[Task description]:
In the data below, find the line containing "segment <item>left heart ventricle</item>", then set down that line and every later line up to and including the line containing "Find right iliac", exactly.

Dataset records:
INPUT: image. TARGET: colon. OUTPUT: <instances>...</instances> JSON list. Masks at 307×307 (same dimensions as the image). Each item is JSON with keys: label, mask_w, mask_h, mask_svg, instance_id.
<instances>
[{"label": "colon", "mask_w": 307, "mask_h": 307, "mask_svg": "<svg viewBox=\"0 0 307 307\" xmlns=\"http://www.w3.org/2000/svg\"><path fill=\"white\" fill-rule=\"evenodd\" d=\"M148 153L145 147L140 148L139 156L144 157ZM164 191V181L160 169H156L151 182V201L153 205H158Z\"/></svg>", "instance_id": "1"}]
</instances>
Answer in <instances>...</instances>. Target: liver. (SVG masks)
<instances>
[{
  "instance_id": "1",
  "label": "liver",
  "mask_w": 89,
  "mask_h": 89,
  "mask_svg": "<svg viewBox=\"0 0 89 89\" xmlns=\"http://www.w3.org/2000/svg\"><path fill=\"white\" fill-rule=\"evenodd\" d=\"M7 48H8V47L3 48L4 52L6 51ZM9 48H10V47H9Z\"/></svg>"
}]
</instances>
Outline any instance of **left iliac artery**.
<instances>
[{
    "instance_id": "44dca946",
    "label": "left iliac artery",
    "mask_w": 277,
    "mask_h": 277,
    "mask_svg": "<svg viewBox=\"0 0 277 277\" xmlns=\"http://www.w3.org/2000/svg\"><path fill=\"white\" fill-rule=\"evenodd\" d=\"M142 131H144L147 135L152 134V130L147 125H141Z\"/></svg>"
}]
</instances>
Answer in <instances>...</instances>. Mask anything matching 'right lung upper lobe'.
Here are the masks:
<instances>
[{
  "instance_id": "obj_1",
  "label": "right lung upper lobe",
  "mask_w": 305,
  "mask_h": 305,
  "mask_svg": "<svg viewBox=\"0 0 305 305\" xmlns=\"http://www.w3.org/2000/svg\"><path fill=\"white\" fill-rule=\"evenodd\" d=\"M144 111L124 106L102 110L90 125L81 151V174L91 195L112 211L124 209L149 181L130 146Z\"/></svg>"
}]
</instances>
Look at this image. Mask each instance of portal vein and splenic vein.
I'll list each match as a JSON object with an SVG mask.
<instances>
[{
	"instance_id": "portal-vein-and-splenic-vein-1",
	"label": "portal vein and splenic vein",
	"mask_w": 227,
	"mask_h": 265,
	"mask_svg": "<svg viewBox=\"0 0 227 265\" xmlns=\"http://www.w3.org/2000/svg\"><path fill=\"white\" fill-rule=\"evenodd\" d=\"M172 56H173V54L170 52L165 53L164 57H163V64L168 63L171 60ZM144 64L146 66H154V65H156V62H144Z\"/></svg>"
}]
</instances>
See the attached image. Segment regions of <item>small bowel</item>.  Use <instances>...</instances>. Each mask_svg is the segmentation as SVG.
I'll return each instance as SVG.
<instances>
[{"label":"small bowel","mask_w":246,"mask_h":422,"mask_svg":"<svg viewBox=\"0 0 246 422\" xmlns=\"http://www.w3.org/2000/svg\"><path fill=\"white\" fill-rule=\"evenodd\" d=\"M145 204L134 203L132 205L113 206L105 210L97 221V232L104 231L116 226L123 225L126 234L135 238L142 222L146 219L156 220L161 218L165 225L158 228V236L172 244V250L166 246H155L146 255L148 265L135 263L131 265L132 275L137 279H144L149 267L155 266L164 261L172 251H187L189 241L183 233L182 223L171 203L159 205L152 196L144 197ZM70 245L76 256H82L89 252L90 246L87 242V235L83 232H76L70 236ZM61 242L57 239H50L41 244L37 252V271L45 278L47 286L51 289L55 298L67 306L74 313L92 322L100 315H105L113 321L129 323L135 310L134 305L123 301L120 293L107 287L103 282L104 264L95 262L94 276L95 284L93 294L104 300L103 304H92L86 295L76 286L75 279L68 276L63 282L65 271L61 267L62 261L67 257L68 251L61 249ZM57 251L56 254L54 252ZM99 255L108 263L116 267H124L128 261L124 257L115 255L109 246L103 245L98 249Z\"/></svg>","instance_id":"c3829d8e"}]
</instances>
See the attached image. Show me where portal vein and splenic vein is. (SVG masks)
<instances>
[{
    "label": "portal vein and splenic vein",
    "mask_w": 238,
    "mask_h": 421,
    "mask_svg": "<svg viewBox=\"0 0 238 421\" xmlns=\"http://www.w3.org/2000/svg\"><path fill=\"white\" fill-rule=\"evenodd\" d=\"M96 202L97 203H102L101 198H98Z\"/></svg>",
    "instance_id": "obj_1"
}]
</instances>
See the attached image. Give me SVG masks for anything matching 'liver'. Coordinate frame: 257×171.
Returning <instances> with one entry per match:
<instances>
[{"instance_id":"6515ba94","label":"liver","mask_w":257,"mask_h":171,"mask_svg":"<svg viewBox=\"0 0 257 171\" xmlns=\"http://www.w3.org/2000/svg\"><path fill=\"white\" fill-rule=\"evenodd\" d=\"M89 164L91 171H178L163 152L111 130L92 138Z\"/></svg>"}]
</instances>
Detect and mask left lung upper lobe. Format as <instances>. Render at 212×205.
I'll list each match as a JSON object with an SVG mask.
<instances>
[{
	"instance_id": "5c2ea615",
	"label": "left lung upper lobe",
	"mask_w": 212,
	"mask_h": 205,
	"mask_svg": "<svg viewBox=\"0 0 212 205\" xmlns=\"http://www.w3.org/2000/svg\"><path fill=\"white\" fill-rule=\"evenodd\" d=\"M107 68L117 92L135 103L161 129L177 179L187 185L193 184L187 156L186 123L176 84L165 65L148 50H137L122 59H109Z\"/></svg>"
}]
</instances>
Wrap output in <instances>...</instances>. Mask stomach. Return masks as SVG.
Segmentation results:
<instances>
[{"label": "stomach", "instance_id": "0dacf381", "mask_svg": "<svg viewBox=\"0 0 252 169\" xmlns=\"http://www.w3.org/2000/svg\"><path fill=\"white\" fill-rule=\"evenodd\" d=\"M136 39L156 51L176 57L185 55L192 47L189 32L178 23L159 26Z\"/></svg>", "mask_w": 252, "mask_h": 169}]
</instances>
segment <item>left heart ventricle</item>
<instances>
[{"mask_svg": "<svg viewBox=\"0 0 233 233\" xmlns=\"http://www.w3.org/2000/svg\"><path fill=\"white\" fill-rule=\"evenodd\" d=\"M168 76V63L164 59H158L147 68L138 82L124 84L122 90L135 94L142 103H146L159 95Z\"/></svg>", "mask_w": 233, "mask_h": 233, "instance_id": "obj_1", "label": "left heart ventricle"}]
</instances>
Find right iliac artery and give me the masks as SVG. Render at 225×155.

==

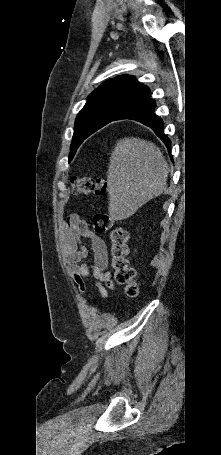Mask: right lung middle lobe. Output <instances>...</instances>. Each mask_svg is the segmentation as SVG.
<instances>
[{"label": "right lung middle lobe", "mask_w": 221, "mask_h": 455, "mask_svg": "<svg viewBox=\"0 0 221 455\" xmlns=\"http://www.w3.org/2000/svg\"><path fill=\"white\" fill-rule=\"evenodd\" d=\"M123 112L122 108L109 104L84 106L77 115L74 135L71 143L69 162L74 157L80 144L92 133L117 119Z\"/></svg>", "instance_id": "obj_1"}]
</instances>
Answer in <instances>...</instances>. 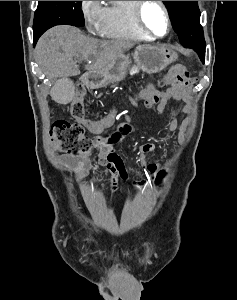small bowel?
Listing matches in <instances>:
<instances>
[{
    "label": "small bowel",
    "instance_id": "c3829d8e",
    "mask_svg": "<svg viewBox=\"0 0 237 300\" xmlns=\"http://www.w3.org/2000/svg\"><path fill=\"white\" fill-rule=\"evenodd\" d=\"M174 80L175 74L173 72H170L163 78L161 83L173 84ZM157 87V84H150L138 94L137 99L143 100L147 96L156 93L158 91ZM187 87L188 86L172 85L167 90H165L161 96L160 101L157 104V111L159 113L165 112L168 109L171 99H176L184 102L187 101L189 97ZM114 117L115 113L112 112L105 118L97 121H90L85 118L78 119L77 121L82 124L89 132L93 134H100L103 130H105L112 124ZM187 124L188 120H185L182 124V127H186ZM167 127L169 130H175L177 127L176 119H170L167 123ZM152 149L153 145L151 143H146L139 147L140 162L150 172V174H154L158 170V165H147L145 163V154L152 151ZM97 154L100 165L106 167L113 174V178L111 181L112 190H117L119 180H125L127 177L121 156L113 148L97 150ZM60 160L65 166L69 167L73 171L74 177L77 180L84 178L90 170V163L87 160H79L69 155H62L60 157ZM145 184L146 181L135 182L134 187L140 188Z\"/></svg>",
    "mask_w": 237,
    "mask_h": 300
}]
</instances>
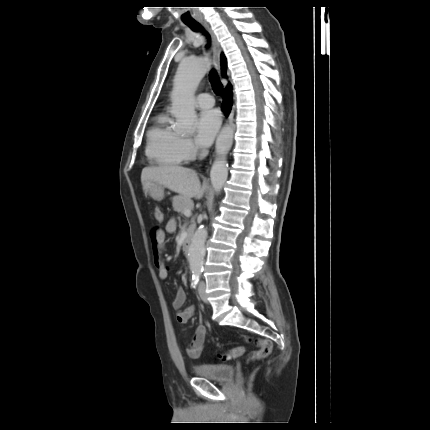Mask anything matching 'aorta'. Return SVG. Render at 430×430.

[Reply]:
segment <item>left heart ventricle</item>
<instances>
[{"mask_svg": "<svg viewBox=\"0 0 233 233\" xmlns=\"http://www.w3.org/2000/svg\"><path fill=\"white\" fill-rule=\"evenodd\" d=\"M168 76V63L164 59H158L147 68L138 82L124 84L122 90L135 94L142 103H146L159 95Z\"/></svg>", "mask_w": 233, "mask_h": 233, "instance_id": "obj_1", "label": "left heart ventricle"}]
</instances>
Find right iliac artery and give me the masks as SVG. Render at 225×155.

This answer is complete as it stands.